Posterior a un lapso no mayor al de un par de horas, en otro lugar, la sección de una de las vías de la ciudad, se hunde inexplicablemente, un boquete grande, inmenso, se abre en el asfalto, y obliga a los vehículos a tomar una calle alterna. En otra parte, en un perímetro cercano, ocurre lo mismo. La red de tuberías de aguas residuales recién culminada para integrar el sistema que se inauguraba, colapsa abrupta e imprevisiblemente. Su flujo se detiene y embrolla de tal modo que el novedoso ingenio de saneamiento ambiental, se desmorona súbitamente en decepcionante propósito. Nunca más el gobierno se ocupó del caso. Ese mismo día, el presidente se marchó de Ciudad Ojeda con las atribuladas correspondencias que sus asistentes pudieron recoger de entre el gentío, mientras la flamante apuesta de ingeniería ambiental inaugurada, se apagó casi al mismo tiempo en que el comandante tomaba vuelo con destino a la siguiente parada de su periplo proselitista.
Un grillo solitario canta intermitente al amparo del sigilo crepuscular, su runrún suena durante el intervalo tedioso del amanecer en que pareciera detenerse el tiempo. Su timbre se escucha como el repique de algunos teléfonos móviles; un estrafalario ruido brillante en el que un acompasado fondo ronroneante le proporciona la armonía de un bajo, como cuando un músico rasga en desánimo las cuerdas de aquel melodioso instrumento. En realidad, el animal se frota escondido sus extremidades, seduciendo con su canto a la pareja metida en otro agujero del edificio, al tiempo que la ciudad se va desmayando en espera rendida hasta los fulgores del nuevo día.
–¡Acuéstate! –me dice mi mujer, desde la penumbra aliviada por la luz estelar–. Engañemos nuestro desvelo antes que amanezca.
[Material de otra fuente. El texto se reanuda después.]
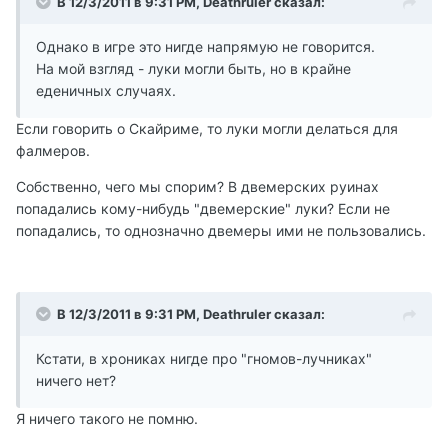
В 12/3/2011 в 9:31 PM, Deathruler сказал:
Однако в игре это нигде напрямую не говорится.
На мой взгляд - луки могли быть, но в крайне
еденичных случаях.
Если говорить о Скайриме, то луки могли делаться для
фалмеров.
Собственно, чего мы спорим? В двемерских руинах
попадались кому-нибудь "двемерские" луки? Если не
попадались, то однозначно двемеры ими не пользовались.
В 12/3/2011 в 9:31 PM, Deathruler сказал:
Кстати, в хрониках нигде про "гномов-лучниках"
ничего нет?
Я ничего такого не помню.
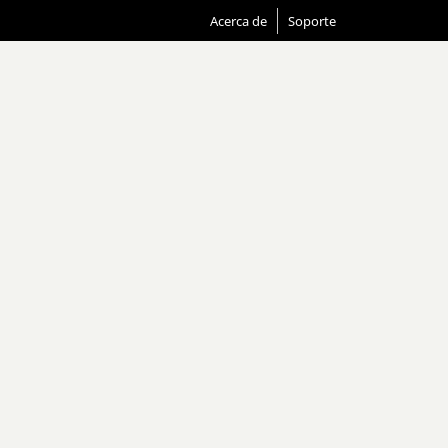
Acerca de
Soporte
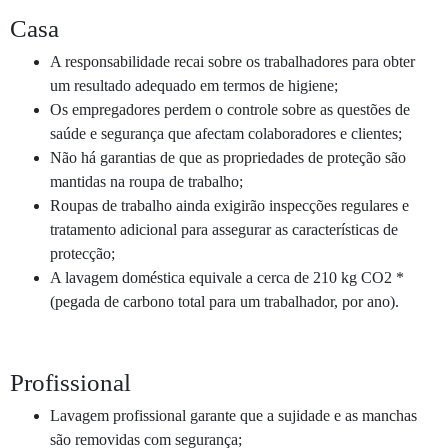
Casa
A responsabilidade recai sobre os trabalhadores para obter
um resultado adequado em termos de higiene;
Os empregadores perdem o controle sobre as questões de
saúde e segurança que afectam colaboradores e clientes;
Não há garantias de que as propriedades de proteção são
mantidas na roupa de trabalho;
Roupas de trabalho ainda exigirão inspecções regulares e
tratamento adicional para assegurar as características de
protecção;
A lavagem doméstica equivale a cerca de 210 kg CO2 *
(pegada de carbono total para um trabalhador, por ano).
Profissional
Lavagem profissional garante que a sujidade e as manchas
são removidas com segurança;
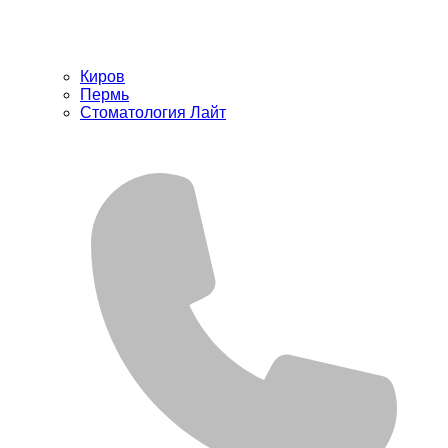
Киров
Пермь
Стоматология Лайт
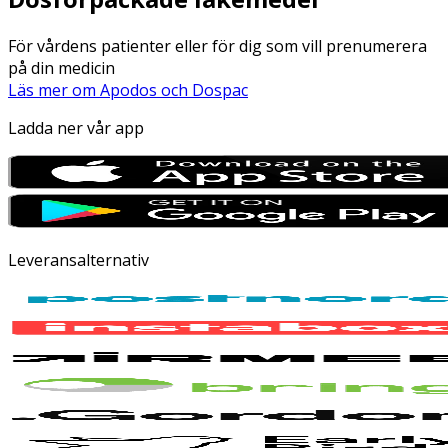
För vårdens patienter eller för dig som vill prenumerera
på din medicin
Läs mer om Apodos och Dospac
Ladda ner vår app
Leveransalternativ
Terco, adelantándome sobre el discurrir inexorable de la aurora, me limito, entonces, a garrapatear sobre la libretica, unos versos repentinos que no podrían resistir el agobio del olvido.
Si alguna vez brilla en la oscuridad,
no te asustes, no es fantasma ni espectro alucinante,
es la ciudad con su traje intimidante.
Somos dos los trashumantes,
ángeles perdidos siguiendo caminantes,
veladores de sueños que se esfuman vacilantes.
Si alguna vez lo supieras.
Que, en tu mirada penetrante,
dos lunares se dibujan en un destello distante,
hechizo afortunado que la noche va ganando
en este azar rutilante de abstraídos navegantes.
Si alguna vez brilla en la oscuridad,
no te asustes, no es dislate, además de la ciudad,
también deslumbran tus ojos adorables.